Ghana is a case in point - one of the reasons for Ghana’s successful election late last year was its strong electoral commission.
Along the West African coast, the Sierra Leone People’s Party was voted out of power in 2007 amid growing anger at government corruption.

The election worked because the National Electoral Commission headed by Christiana Thorpe was strong and did not buckle under pressure to fix the vote

The strong institutions are certainly lacking in Barack Obama’s African home - Kenya. When Mwai Kibaki was announced the winner of the 2007 election, the head of the government-appointed electoral commission, Simon Kivuiti, admitted that he did not know for sure if Mr Kibaki had won.

During his speech Barack Obama did not name and shame leaders - that is not his style. But his denunciation of Africa’s “strong men” will have made a few leaders squirm in their presidential palaces.

Mr Obama seemed to be adding his voice to the collective despair across West Africa as Niger’s president, Mamadou Tandja, tears up the rule book in an attempt to stay in power.

Cameroon’s Paul Biya, Senegal’s octogenarian President Abdoulaye Wade, Uganda’s Yoweri Museveni and several others have also changed the rules in order to remain in office.

The question is whether those leaders are going to play the blindest bit of attention to the words of an African-American who is far more popular than they are.

They may well have reached for the television remote control and found something less uncomfortable to watch.

Barack Obama said the partnership between Africa and America must be one of mutual responsibility.

“He threw the ball into our own court and said if you want to play ball on the international level you have to play by the international rules,” said Kwesi Aning of the Kofi Annan Peacekeeping Institute.

It will not be easy to change some old corrupt habits but, if Africa plays its part, Barack Obama is promising a great deal in return including assistance to boost agriculture, trade and healthcare.

But, in a difficult economic climate, the US may be hard pushed to fulfil some of its promises.

In Uganda, for example, there is mounting concern as funding constraints are forcing health centres to stop enrolling new patients for US-funded anti-retroviral treatment under the President’s Emergency Plan for Aids Relief (PEPFAR) initiative which George Bush started.

Being an African-American means Barack Obama is listened to as a brother in Africa rather than as a condescending visitor.
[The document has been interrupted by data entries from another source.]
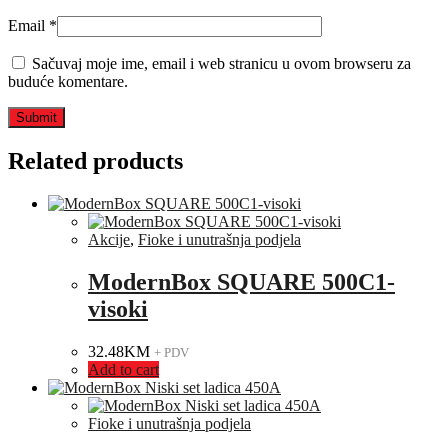
Email
*
Sačuvaj moje ime, email i web stranicu u ovom browseru za
buduće komentare.
Related products
Akcije
,
Fioke i unutrašnja podjela
ModernBox SQUARE 500C1-
visoki
32.48
KM
+ PDV
Add to cart
Fioke i unutrašnja podjela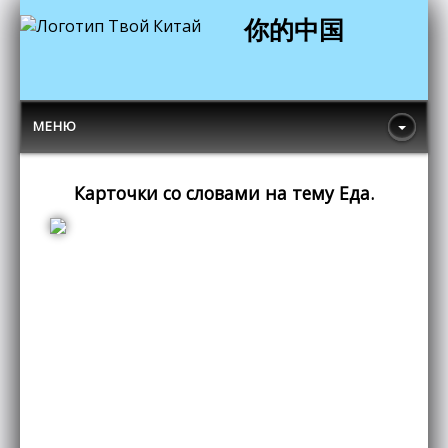
你的中国
МЕНЮ
Карточки со словами на тему Еда.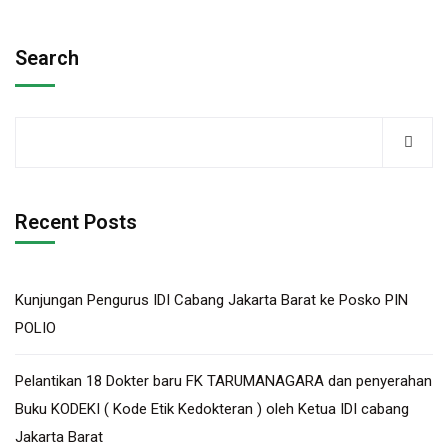
Search
Recent Posts
Kunjungan Pengurus IDI Cabang Jakarta Barat ke Posko PIN
POLIO
Pelantikan 18 Dokter baru FK TARUMANAGARA dan penyerahan
Buku KODEKI ( Kode Etik Kedokteran ) oleh Ketua IDI cabang
Jakarta Barat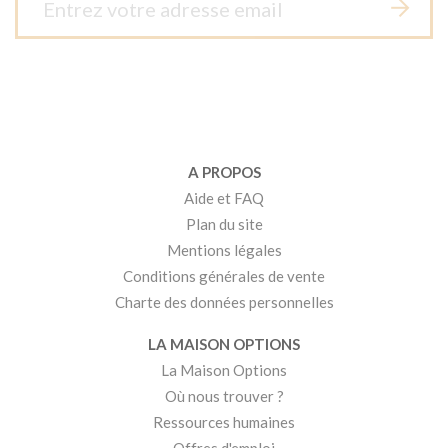
A PROPOS
Aide et FAQ
Plan du site
Mentions légales
Conditions générales de vente
Charte des données personnelles
LA MAISON OPTIONS
La Maison Options
Où nous trouver ?
Ressources humaines
Offres d'emploi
People agreed with him rather than dismissing him when he hit out at some of the practices holding back the continent.

“No business wants to invest in a place where the government skims 20% off the top, or the head of the Port Authority is corrupt.
“No person wants to live in a society where the rule of law gives way to the rule of brutality and bribery. That is not democracy, that is tyranny and now is the time for it to end,” he said.

Inside the conference centre, Ghanaian politicians cheered, applauded and gave a standing ovation. Some smelt hypocrisy there.
“The political leaders were clapping and cheering the speech. But when we plead for an end to the same problems that Obama highlighted we are threatened, abused and sidelined,” said Mr Aning.

He commended the speech for being honest, direct and lacking spin but suggests the same cannot be said for some of the politicians who were listening to it. “You have the power to hold your leaders accountable,” Mr Obama said, aiming his message at the youth.
But it can be dangerous trying to stand up and call for better governance.

In March, two Kenyan human rights activists - Kamau Kingara and John Paul Oulo - were gunned down in broad daylight shortly after helping an investigation into extra-judicial killings by the Kenyan police.